Школ в Москве в середине 20‑х годов было мало. Но зато каждая школа была неповторимо индивидуальна по архитектуре, расположению классов и зал. Сталин приказал размножить в тысячах экземпляров одно «типовое» здание (о чем и мечтал, как мы помним, Фома Морус). И здание это очень напоминает не то казарму, не то полицейский участок (говорят, было запланировано в случае войны размещать в школах госпитали; стало быть, обучение детей на это время предполагалось прекратить).

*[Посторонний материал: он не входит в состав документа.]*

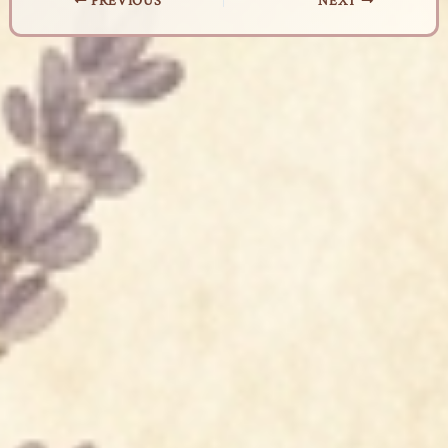
PREVIOUS
NEXT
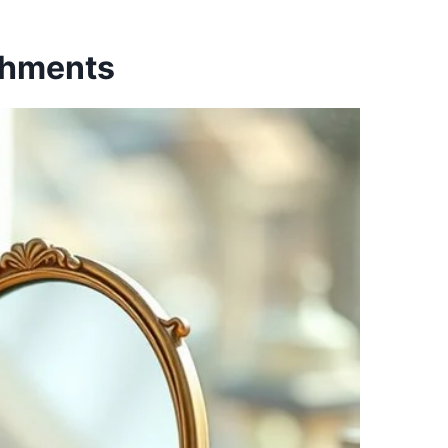
shments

Для школьных нужд оно мало пригодно не только эстетически, но и функционально — нет ни актового, ни рекреационного, ни спортивного залов, нет столовой, коридоры узкие, так что детям на переменах негде размяться. По сравнению с этими казенными домами здания 4‑й гимназии на Покровке (арх. Растрелли) и Мариинского пансиона на Софийской набережной кажутся дворцами. Такие школы любовно запоминаются на всю жизнь самим своим обликом.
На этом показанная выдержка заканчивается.